Study material:

# # # # #

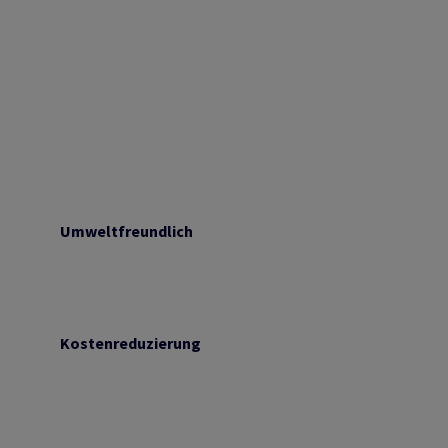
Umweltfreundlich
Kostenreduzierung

# # # # #

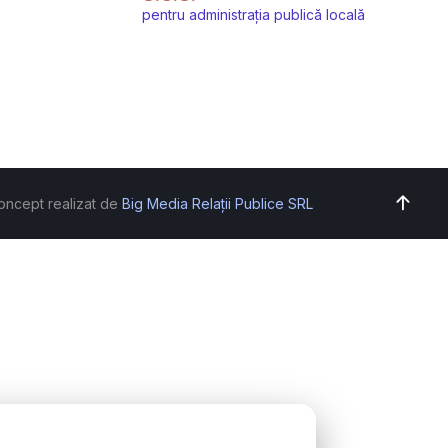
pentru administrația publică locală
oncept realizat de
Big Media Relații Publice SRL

# # # # #

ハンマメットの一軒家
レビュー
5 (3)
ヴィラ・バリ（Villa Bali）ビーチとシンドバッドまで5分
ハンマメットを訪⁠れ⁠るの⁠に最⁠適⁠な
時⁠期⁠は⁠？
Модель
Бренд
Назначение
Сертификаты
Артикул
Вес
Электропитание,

# # # # #

Reproduce exactly the section above that begins at the line containing "oncept realizat de" and ends at the line containing "Big Media Relații Publice SRL", leaving out all other lines.

Your solution:
oncept realizat de
Big Media Relații Publice SRL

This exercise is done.